■ **About this task**:
Only a number is wanted here: the count of lines in the entries below that contain the word "named".

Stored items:
◇ ◇ ◇ ◇

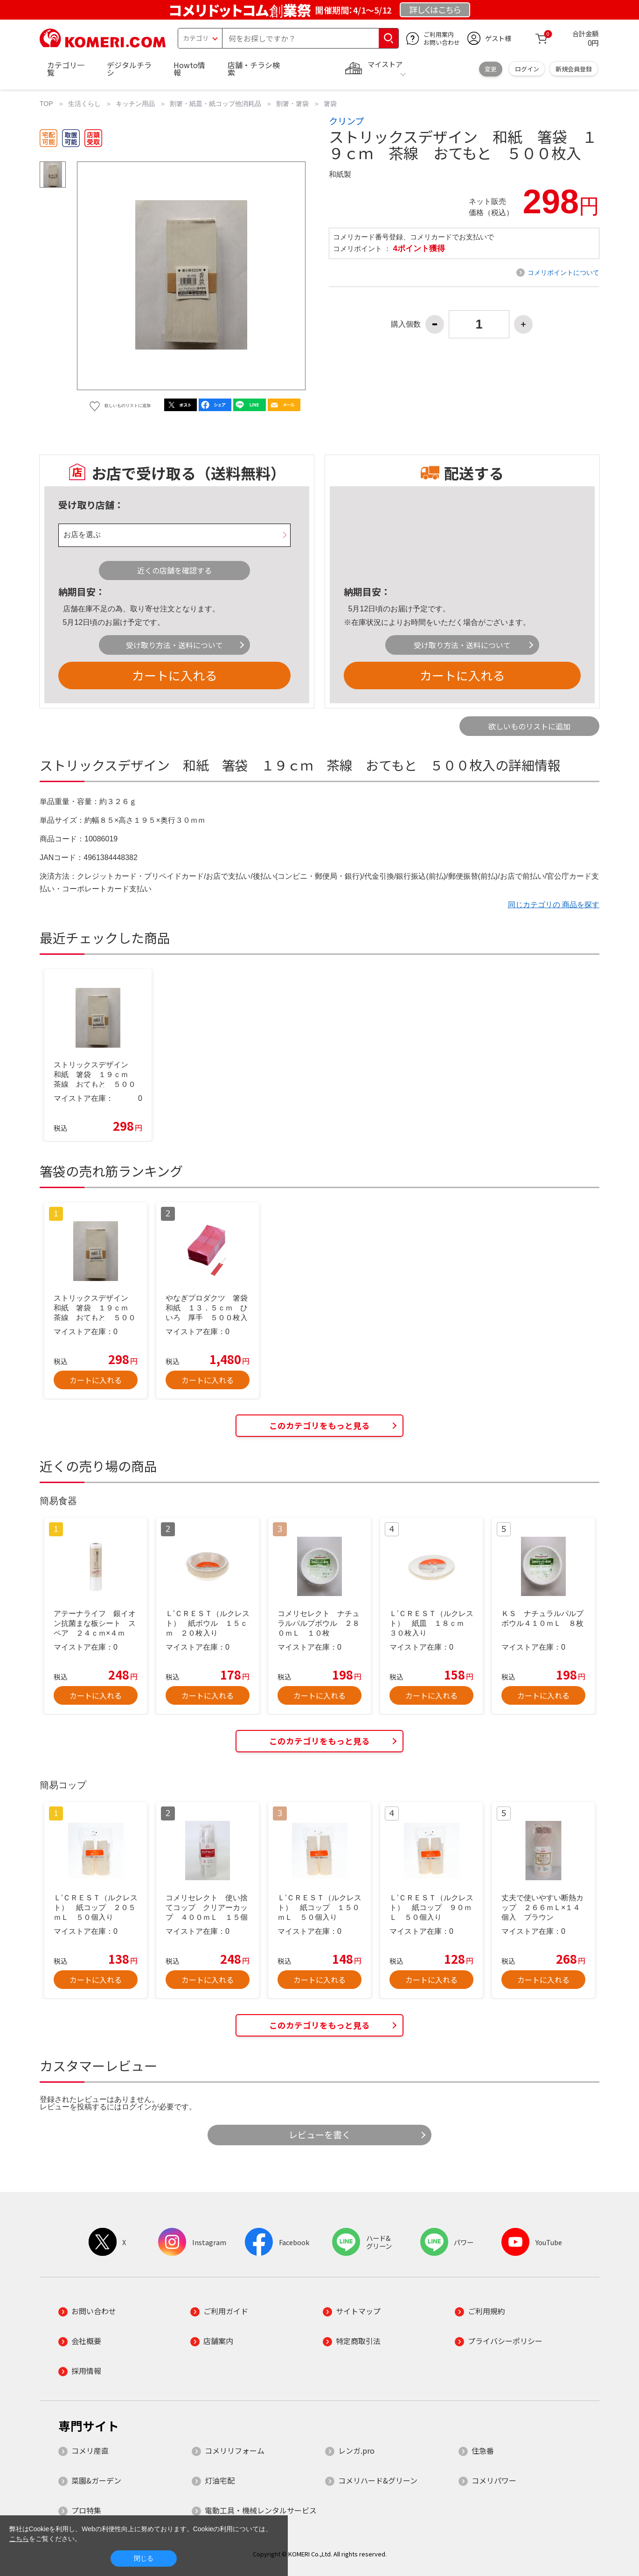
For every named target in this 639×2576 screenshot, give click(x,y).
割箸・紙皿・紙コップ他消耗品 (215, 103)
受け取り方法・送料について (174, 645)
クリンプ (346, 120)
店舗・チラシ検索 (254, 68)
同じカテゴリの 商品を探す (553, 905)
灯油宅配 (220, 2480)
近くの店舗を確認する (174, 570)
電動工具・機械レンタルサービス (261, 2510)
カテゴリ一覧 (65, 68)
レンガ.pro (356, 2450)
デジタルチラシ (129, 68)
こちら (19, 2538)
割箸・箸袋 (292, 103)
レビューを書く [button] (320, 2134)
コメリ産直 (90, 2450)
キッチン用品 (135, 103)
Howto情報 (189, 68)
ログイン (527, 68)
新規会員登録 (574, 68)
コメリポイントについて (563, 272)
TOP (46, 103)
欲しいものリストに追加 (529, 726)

◇ ◇ ◇ ◇

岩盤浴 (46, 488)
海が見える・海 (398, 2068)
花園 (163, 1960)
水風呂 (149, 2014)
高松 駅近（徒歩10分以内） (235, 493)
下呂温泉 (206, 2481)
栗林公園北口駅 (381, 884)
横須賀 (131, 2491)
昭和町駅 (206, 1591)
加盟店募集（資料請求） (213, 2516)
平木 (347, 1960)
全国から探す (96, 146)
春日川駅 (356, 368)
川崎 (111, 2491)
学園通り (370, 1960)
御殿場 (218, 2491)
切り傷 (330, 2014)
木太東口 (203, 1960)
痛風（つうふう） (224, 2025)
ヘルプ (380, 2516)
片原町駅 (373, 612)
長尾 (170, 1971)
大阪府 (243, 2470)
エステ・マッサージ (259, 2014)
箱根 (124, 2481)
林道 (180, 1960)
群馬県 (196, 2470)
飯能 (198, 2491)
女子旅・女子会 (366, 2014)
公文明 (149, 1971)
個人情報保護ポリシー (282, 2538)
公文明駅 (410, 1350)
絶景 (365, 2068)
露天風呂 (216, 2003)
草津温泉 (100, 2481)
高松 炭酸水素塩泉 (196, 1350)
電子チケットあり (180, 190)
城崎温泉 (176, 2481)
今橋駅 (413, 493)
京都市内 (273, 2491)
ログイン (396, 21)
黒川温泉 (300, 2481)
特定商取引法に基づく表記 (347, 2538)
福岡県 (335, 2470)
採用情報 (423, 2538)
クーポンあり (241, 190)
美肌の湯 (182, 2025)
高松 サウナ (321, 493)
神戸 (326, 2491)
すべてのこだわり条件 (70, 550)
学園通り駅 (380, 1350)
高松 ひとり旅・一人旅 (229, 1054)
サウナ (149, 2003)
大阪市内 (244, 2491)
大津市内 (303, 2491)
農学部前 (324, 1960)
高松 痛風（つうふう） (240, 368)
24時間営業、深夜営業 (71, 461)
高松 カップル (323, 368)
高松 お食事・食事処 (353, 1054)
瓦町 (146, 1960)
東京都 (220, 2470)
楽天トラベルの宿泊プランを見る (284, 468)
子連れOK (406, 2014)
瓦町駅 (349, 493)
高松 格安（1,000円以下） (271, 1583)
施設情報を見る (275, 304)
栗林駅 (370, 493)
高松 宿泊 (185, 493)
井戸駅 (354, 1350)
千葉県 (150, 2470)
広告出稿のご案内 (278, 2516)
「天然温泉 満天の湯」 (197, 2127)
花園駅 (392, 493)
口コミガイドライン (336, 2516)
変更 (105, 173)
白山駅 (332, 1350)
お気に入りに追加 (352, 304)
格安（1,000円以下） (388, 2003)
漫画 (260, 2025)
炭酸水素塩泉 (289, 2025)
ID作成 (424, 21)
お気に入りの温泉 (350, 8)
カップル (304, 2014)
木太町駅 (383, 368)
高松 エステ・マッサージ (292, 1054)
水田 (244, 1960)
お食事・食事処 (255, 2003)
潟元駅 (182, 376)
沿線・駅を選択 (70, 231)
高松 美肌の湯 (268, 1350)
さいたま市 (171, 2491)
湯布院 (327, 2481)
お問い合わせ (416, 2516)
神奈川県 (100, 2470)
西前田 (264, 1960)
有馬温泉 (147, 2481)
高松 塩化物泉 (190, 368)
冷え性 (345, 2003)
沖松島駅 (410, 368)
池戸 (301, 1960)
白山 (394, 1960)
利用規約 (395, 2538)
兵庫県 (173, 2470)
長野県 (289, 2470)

◇ ◇ ◇ ◇

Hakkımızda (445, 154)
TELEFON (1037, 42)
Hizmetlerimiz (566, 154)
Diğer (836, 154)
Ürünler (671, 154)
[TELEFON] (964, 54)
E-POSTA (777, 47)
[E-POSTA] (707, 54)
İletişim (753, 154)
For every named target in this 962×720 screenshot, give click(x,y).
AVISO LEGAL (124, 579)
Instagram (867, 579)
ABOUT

◇ ◇ ◇ ◇

■ **Task output**:
2